At the line containing "aventure réussie. Préparez-vous", begin an exact copy of the lines below and continue through the final one, with no pictures.

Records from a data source
┌──

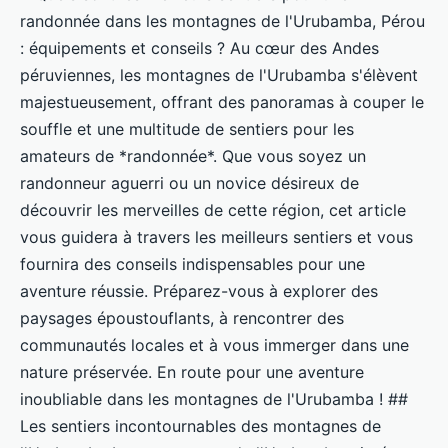
randonnée dans les montagnes de l'Urubamba, Pérou
: équipements et conseils ? Au cœur des Andes
péruviennes, les montagnes de l'Urubamba s'élèvent
majestueusement, offrant des panoramas à couper le
souffle et une multitude de sentiers pour les
amateurs de *randonnée*. Que vous soyez un
randonneur aguerri ou un novice désireux de
découvrir les merveilles de cette région, cet article
vous guidera à travers les meilleurs sentiers et vous
fournira des conseils indispensables pour une
aventure réussie. Préparez-vous à explorer des
paysages époustouflants, à rencontrer des
communautés locales et à vous immerger dans une
nature préservée. En route pour une aventure
inoubliable dans les montagnes de l'Urubamba ! ##
Les sentiers incontournables des montagnes de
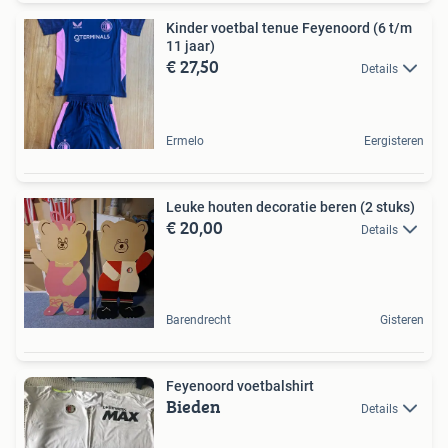
Kinder voetbal tenue Feyenoord (6 t/m
11 jaar)
€ 27,50
Details
Ermelo
Eergisteren
Leuke houten decoratie beren (2 stuks)
€ 20,00
Details
Barendrecht
Gisteren
Feyenoord voetbalshirt
Bieden
Details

└──

— SOLUTION FOR THIS EXERCISE —
aventure réussie. Préparez-vous à explorer des
paysages époustouflants, à rencontrer des
communautés locales et à vous immerger dans une
nature préservée. En route pour une aventure
inoubliable dans les montagnes de l'Urubamba ! ##
Les sentiers incontournables des montagnes de
Kinder voetbal tenue Feyenoord (6 t/m
11 jaar)
€ 27,50
Details
Ermelo
Eergisteren
Leuke houten decoratie beren (2 stuks)
€ 20,00
Details
Barendrecht
Gisteren
Feyenoord voetbalshirt
Bieden
Details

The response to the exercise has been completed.